WHAT THE TASK ASKS :: Below are some entries; report how many of their lines contain the word "Висота", giving nothing besides the number.

▼

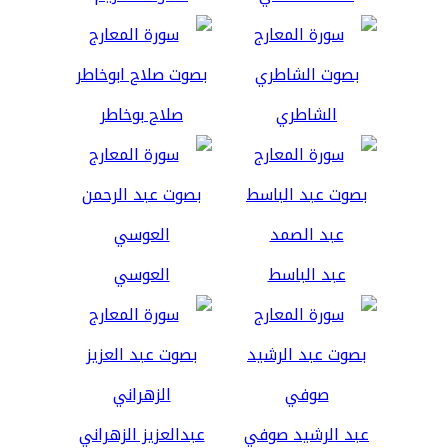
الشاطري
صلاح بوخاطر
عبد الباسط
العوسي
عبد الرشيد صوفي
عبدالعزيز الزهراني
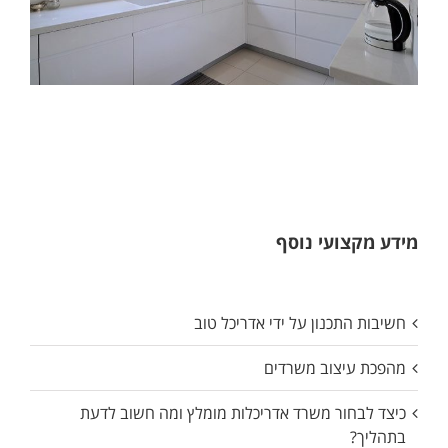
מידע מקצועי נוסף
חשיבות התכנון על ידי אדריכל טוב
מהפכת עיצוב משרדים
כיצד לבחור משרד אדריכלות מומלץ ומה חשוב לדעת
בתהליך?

▲
▼

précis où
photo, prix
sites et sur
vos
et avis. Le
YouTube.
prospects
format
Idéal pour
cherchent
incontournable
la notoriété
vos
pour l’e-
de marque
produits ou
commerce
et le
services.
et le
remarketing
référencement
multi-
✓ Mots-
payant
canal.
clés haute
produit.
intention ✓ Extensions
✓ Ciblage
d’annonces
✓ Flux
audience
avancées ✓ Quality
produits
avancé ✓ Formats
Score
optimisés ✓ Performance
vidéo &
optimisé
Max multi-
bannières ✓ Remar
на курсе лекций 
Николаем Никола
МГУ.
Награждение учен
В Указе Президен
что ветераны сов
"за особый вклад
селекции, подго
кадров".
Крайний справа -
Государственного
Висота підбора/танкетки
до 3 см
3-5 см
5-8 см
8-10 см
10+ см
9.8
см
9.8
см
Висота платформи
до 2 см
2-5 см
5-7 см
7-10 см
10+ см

▲

WRITTEN SOLUTION :: 2